EXERCISE DIRECTIONS » Everything from the line that holds "別的事実関係に基づき選択してその免許申請の" through the end of the listing below must be retyped word for word, without any pictures.

SOURCE MATERIAL »
==========

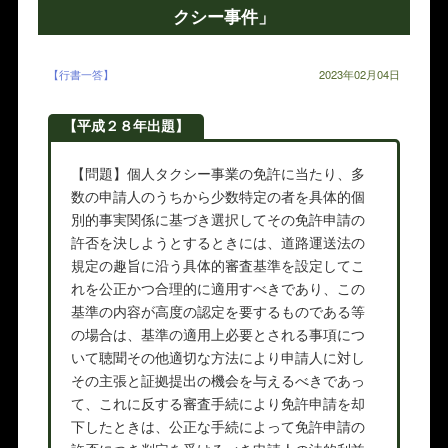
クシー事件」
【行書一答】
2023年02月04日
【平成２８年出題】
【問題】個人タクシー事業の免許に当たり、多
数の申請人のうちから少数特定の者を具体的個
別的事実関係に基づき選択してその免許申請の
許否を決しようとするときには、道路運送法の
規定の趣旨に沿う具体的審査基準を設定してこ
れを公正かつ合理的に適用すべきであり、この
基準の内容が高度の認定を要するものである等
の場合は、基準の適用上必要とされる事項につ
いて聴聞その他適切な方法により申請人に対し
その主張と証拠提出の機会を与えるべきであっ
て、これに反する審査手続により免許申請を却
下したときは、公正な手続によって免許申請の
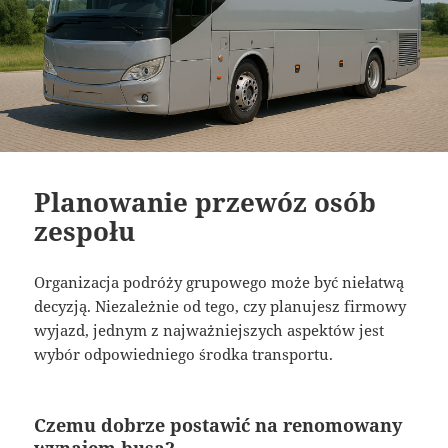
Planowanie przewóz osób
zespołu
Organizacja podróży grupowego może być niełatwą
decyzją. Niezależnie od tego, czy planujesz firmowy
wyjazd, jednym z najważniejszych aspektów jest
wybór odpowiedniego środka transportu.
Czemu dobrze postawić na renomowany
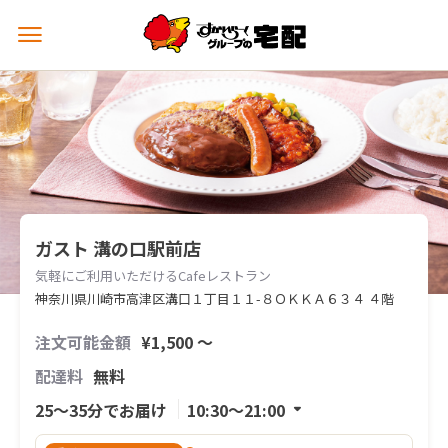
メ
ニ
ュ
ー
を
開
く
ガスト 溝の口駅前店
気軽にご利用いただけるCafeレストラン
神奈川県川崎市高津区溝口１丁目１１-８ＯＫＫＡ６３４ ４階
注文可能金額
¥1,500 〜
配達料
無料
25〜35分でお届け
10:30〜21:00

==========

RESPONSE FOR THIS EXERCISE »
別的事実関係に基づき選択してその免許申請の
許否を決しようとするときには、道路運送法の
規定の趣旨に沿う具体的審査基準を設定してこ
れを公正かつ合理的に適用すべきであり、この
基準の内容が高度の認定を要するものである等
の場合は、基準の適用上必要とされる事項につ
いて聴聞その他適切な方法により申請人に対し
その主張と証拠提出の機会を与えるべきであっ
て、これに反する審査手続により免許申請を却
下したときは、公正な手続によって免許申請の
Planowanie przewóz osób
zespołu
Organizacja podróży grupowego może być niełatwą
decyzją. Niezależnie od tego, czy planujesz firmowy
wyjazd, jednym z najważniejszych aspektów jest
wybór odpowiedniego środka transportu.
Czemu dobrze postawić na renomowany
メ
ニ
ュ
ー
を
開
く
ガスト 溝の口駅前店
気軽にご利用いただけるCafeレストラン
神奈川県川崎市高津区溝口１丁目１１-８ＯＫＫＡ６３４ ４階
注文可能金額
¥1,500 〜
配達料
無料
25〜35分でお届け
10:30〜21:00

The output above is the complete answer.